# WHAT THE EXERCISE ASKS
Return all of the listing word for word; the pictures stay out.

# DATASET EXTRACT
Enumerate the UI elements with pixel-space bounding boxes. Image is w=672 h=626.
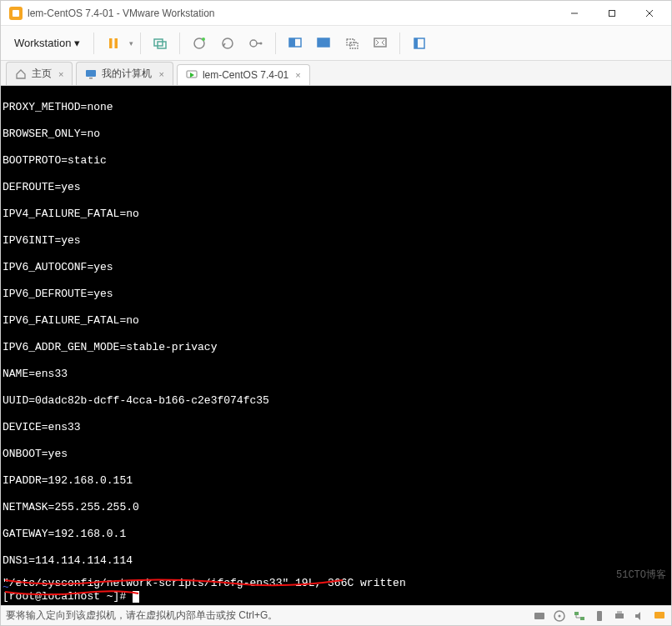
window-titlebar: lem-CentOS 7.4-01 - VMware Workstation <box>1 1 671 26</box>
toolbar-separator <box>399 33 400 54</box>
svg-rect-5 <box>109 38 113 48</box>
terminal-line: DNS1=114.114.114.114 <box>3 554 669 568</box>
svg-rect-16 <box>318 38 329 47</box>
svg-rect-31 <box>597 611 602 621</box>
svg-rect-6 <box>115 38 118 48</box>
terminal-line: NAME=ens33 <box>3 368 669 381</box>
tab-row: 主页 × 我的计算机 × lem-CentOS 7.4-01 × <box>1 61 671 86</box>
svg-rect-33 <box>617 611 622 613</box>
terminal-line: IPV6_AUTOCONF=yes <box>3 261 669 274</box>
chevron-down-icon: ▾ <box>74 37 80 49</box>
usb-icon[interactable] <box>593 609 606 623</box>
terminal-line: IPV6INIT=yes <box>3 234 669 248</box>
tab-vm-centos[interactable]: lem-CentOS 7.4-01 × <box>177 64 310 85</box>
svg-point-10 <box>202 38 205 41</box>
svg-rect-0 <box>13 10 19 17</box>
vm-running-icon <box>186 69 198 81</box>
terminal-line: BOOTPROTO=static <box>3 154 669 168</box>
svg-point-13 <box>260 42 263 44</box>
terminal-line: IPV4_FAILURE_FATAL=no <box>3 208 669 221</box>
workstation-menu[interactable]: Workstation ▾ <box>8 33 87 53</box>
svg-point-12 <box>250 40 257 47</box>
terminal-line: NETMASK=255.255.255.0 <box>3 501 669 514</box>
disk-icon[interactable] <box>533 609 546 623</box>
network-icon[interactable] <box>573 609 586 623</box>
snapshot-manager-button[interactable] <box>215 31 240 56</box>
message-icon[interactable] <box>653 609 666 623</box>
toolbar-separator <box>179 33 180 54</box>
terminal-line: DEFROUTE=yes <box>3 181 669 194</box>
toolbar-separator <box>275 33 276 54</box>
close-button[interactable] <box>630 1 668 26</box>
cursor <box>133 591 139 603</box>
main-toolbar: Workstation ▾ ▾ <box>1 26 671 61</box>
vm-console-terminal[interactable]: PROXY_METHOD=none BROWSER_ONLY=no BOOTPR… <box>1 86 671 605</box>
pause-button[interactable] <box>101 31 126 56</box>
send-ctrl-alt-del-button[interactable] <box>148 31 173 56</box>
status-message: 要将输入定向到该虚拟机，请在虚拟机内部单击或按 Ctrl+G。 <box>6 608 278 623</box>
app-icon <box>9 7 23 20</box>
svg-rect-23 <box>89 78 93 79</box>
close-icon[interactable]: × <box>295 70 300 80</box>
terminal-line: DEVICE=ens33 <box>3 421 669 434</box>
terminal-line: IPV6_ADDR_GEN_MODE=stable-privacy <box>3 341 669 354</box>
tab-my-computer[interactable]: 我的计算机 × <box>76 62 173 85</box>
cd-icon[interactable] <box>553 609 566 623</box>
close-icon[interactable]: × <box>158 69 163 79</box>
terminal-line: IPV6_FAILURE_FATAL=no <box>3 314 669 328</box>
view-console-button[interactable] <box>283 31 308 56</box>
svg-rect-19 <box>374 38 386 47</box>
tab-home[interactable]: 主页 × <box>6 62 73 85</box>
toolbar-separator <box>140 33 141 54</box>
sound-icon[interactable] <box>633 609 646 623</box>
svg-rect-32 <box>615 613 624 618</box>
svg-rect-15 <box>289 38 295 47</box>
minimize-button[interactable] <box>555 1 593 26</box>
svg-rect-22 <box>86 70 96 77</box>
printer-icon[interactable] <box>613 609 626 623</box>
home-icon <box>15 68 27 80</box>
svg-rect-21 <box>414 38 418 48</box>
tab-label: 主页 <box>32 67 52 81</box>
library-button[interactable] <box>407 31 432 56</box>
svg-marker-34 <box>635 612 640 620</box>
svg-point-11 <box>223 38 233 48</box>
monitor-icon <box>85 68 97 80</box>
fullscreen-button[interactable] <box>368 31 393 56</box>
view-thumbnail-button[interactable] <box>311 31 336 56</box>
svg-rect-29 <box>574 612 579 615</box>
maximize-button[interactable] <box>593 1 630 26</box>
tab-label: 我的计算机 <box>102 67 152 81</box>
svg-rect-26 <box>534 613 544 619</box>
terminal-line: BROWSER_ONLY=no <box>3 128 669 141</box>
svg-marker-25 <box>190 73 194 78</box>
svg-rect-7 <box>154 39 163 46</box>
revert-snapshot-button[interactable] <box>243 31 268 56</box>
svg-rect-8 <box>158 42 166 48</box>
terminal-line: ONBOOT=yes <box>3 448 669 461</box>
snapshot-button[interactable] <box>187 31 212 56</box>
svg-rect-35 <box>654 612 664 618</box>
toolbar-separator <box>93 33 94 54</box>
window-title: lem-CentOS 7.4-01 - VMware Workstation <box>28 8 215 19</box>
svg-point-28 <box>559 614 561 617</box>
watermark-text: 51CTO博客 <box>616 568 666 582</box>
status-bar: 要将输入定向到该虚拟机，请在虚拟机内部单击或按 Ctrl+G。 <box>1 605 671 625</box>
terminal-line: UUID=0dadc82b-dcff-4cca-b166-c2e3f074fc3… <box>3 394 669 408</box>
vim-status-line: "/etc/sysconfig/network-scripts/ifcfg-en… <box>3 577 406 590</box>
close-icon[interactable]: × <box>58 69 63 79</box>
terminal-line: GATEWAY=192.168.0.1 <box>3 528 669 541</box>
chevron-down-icon[interactable]: ▾ <box>129 39 133 48</box>
shell-prompt: [root@localhost ~]# <box>3 590 126 603</box>
workstation-menu-label: Workstation <box>14 37 71 49</box>
svg-rect-2 <box>609 10 614 16</box>
unity-button[interactable] <box>339 31 364 56</box>
terminal-line: IPV6_DEFROUTE=yes <box>3 288 669 301</box>
terminal-line: PROXY_METHOD=none <box>3 101 669 114</box>
shell-prompt-line: [root@localhost ~]# <box>3 590 139 603</box>
terminal-line: IPADDR=192.168.0.151 <box>3 474 669 488</box>
tab-label: lem-CentOS 7.4-01 <box>203 69 288 81</box>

# ANSWER BELOW
Enumerate the UI elements with pixel-space bounding boxes. Image is w=672 h=626.
window-titlebar: lem-CentOS 7.4-01 - VMware Workstation <box>1 1 671 26</box>
toolbar-separator <box>399 33 400 54</box>
svg-rect-5 <box>109 38 113 48</box>
terminal-line: DNS1=114.114.114.114 <box>3 554 669 568</box>
svg-rect-16 <box>318 38 329 47</box>
svg-rect-31 <box>597 611 602 621</box>
svg-rect-6 <box>115 38 118 48</box>
terminal-line: NAME=ens33 <box>3 368 669 381</box>
tab-row: 主页 × 我的计算机 × lem-CentOS 7.4-01 × <box>1 61 671 86</box>
svg-rect-33 <box>617 611 622 613</box>
terminal-line: IPV6_AUTOCONF=yes <box>3 261 669 274</box>
chevron-down-icon: ▾ <box>74 37 80 49</box>
usb-icon[interactable] <box>593 609 606 623</box>
terminal-line: IPV6INIT=yes <box>3 234 669 248</box>
tab-vm-centos[interactable]: lem-CentOS 7.4-01 × <box>177 64 310 85</box>
svg-point-10 <box>202 38 205 41</box>
svg-rect-0 <box>13 10 19 17</box>
vm-running-icon <box>186 69 198 81</box>
terminal-line: BOOTPROTO=static <box>3 154 669 168</box>
svg-point-13 <box>260 42 263 44</box>
terminal-line: IPV4_FAILURE_FATAL=no <box>3 208 669 221</box>
workstation-menu[interactable]: Workstation ▾ <box>8 33 87 53</box>
svg-point-12 <box>250 40 257 47</box>
terminal-line: NETMASK=255.255.255.0 <box>3 501 669 514</box>
disk-icon[interactable] <box>533 609 546 623</box>
network-icon[interactable] <box>573 609 586 623</box>
snapshot-manager-button[interactable] <box>215 31 240 56</box>
message-icon[interactable] <box>653 609 666 623</box>
toolbar-separator <box>179 33 180 54</box>
terminal-line: DEFROUTE=yes <box>3 181 669 194</box>
toolbar-separator <box>275 33 276 54</box>
close-button[interactable] <box>630 1 668 26</box>
cursor <box>133 591 139 603</box>
main-toolbar: Workstation ▾ ▾ <box>1 26 671 61</box>
vm-console-terminal[interactable]: PROXY_METHOD=none BROWSER_ONLY=no BOOTPR… <box>1 86 671 605</box>
pause-button[interactable] <box>101 31 126 56</box>
send-ctrl-alt-del-button[interactable] <box>148 31 173 56</box>
status-message: 要将输入定向到该虚拟机，请在虚拟机内部单击或按 Ctrl+G。 <box>6 608 278 623</box>
app-icon <box>9 7 23 20</box>
svg-rect-23 <box>89 78 93 79</box>
close-icon[interactable]: × <box>295 70 300 80</box>
terminal-line: DEVICE=ens33 <box>3 421 669 434</box>
terminal-line: IPV6_ADDR_GEN_MODE=stable-privacy <box>3 341 669 354</box>
tab-my-computer[interactable]: 我的计算机 × <box>76 62 173 85</box>
cd-icon[interactable] <box>553 609 566 623</box>
close-icon[interactable]: × <box>158 69 163 79</box>
terminal-line: IPV6_FAILURE_FATAL=no <box>3 314 669 328</box>
view-console-button[interactable] <box>283 31 308 56</box>
svg-rect-19 <box>374 38 386 47</box>
tab-home[interactable]: 主页 × <box>6 62 73 85</box>
toolbar-separator <box>140 33 141 54</box>
sound-icon[interactable] <box>633 609 646 623</box>
svg-rect-32 <box>615 613 624 618</box>
svg-rect-15 <box>289 38 295 47</box>
minimize-button[interactable] <box>555 1 593 26</box>
svg-rect-22 <box>86 70 96 77</box>
printer-icon[interactable] <box>613 609 626 623</box>
home-icon <box>15 68 27 80</box>
svg-rect-21 <box>414 38 418 48</box>
tab-label: 主页 <box>32 67 52 81</box>
library-button[interactable] <box>407 31 432 56</box>
svg-marker-34 <box>635 612 640 620</box>
svg-point-11 <box>223 38 233 48</box>
monitor-icon <box>85 68 97 80</box>
fullscreen-button[interactable] <box>368 31 393 56</box>
view-thumbnail-button[interactable] <box>311 31 336 56</box>
svg-rect-29 <box>574 612 579 615</box>
maximize-button[interactable] <box>593 1 630 26</box>
tab-label: 我的计算机 <box>102 67 152 81</box>
svg-rect-26 <box>534 613 544 619</box>
terminal-line: BROWSER_ONLY=no <box>3 128 669 141</box>
svg-marker-25 <box>190 73 194 78</box>
svg-rect-7 <box>154 39 163 46</box>
revert-snapshot-button[interactable] <box>243 31 268 56</box>
svg-rect-8 <box>158 42 166 48</box>
terminal-line: ONBOOT=yes <box>3 448 669 461</box>
snapshot-button[interactable] <box>187 31 212 56</box>
svg-rect-35 <box>654 612 664 618</box>
toolbar-separator <box>93 33 94 54</box>
window-title: lem-CentOS 7.4-01 - VMware Workstation <box>28 8 215 19</box>
svg-point-28 <box>559 614 561 617</box>
watermark-text: 51CTO博客 <box>616 568 666 582</box>
status-bar: 要将输入定向到该虚拟机，请在虚拟机内部单击或按 Ctrl+G。 <box>1 605 671 625</box>
terminal-line: UUID=0dadc82b-dcff-4cca-b166-c2e3f074fc3… <box>3 394 669 408</box>
vim-status-line: "/etc/sysconfig/network-scripts/ifcfg-en… <box>3 577 406 590</box>
close-icon[interactable]: × <box>58 69 63 79</box>
terminal-line: GATEWAY=192.168.0.1 <box>3 528 669 541</box>
chevron-down-icon[interactable]: ▾ <box>129 39 133 48</box>
shell-prompt: [root@localhost ~]# <box>3 590 126 603</box>
workstation-menu-label: Workstation <box>14 37 71 49</box>
svg-rect-2 <box>609 10 614 16</box>
unity-button[interactable] <box>339 31 364 56</box>
terminal-line: IPV6_DEFROUTE=yes <box>3 288 669 301</box>
terminal-line: PROXY_METHOD=none <box>3 101 669 114</box>
shell-prompt-line: [root@localhost ~]# <box>3 590 139 603</box>
terminal-line: IPADDR=192.168.0.151 <box>3 474 669 488</box>
tab-label: lem-CentOS 7.4-01 <box>203 69 288 81</box>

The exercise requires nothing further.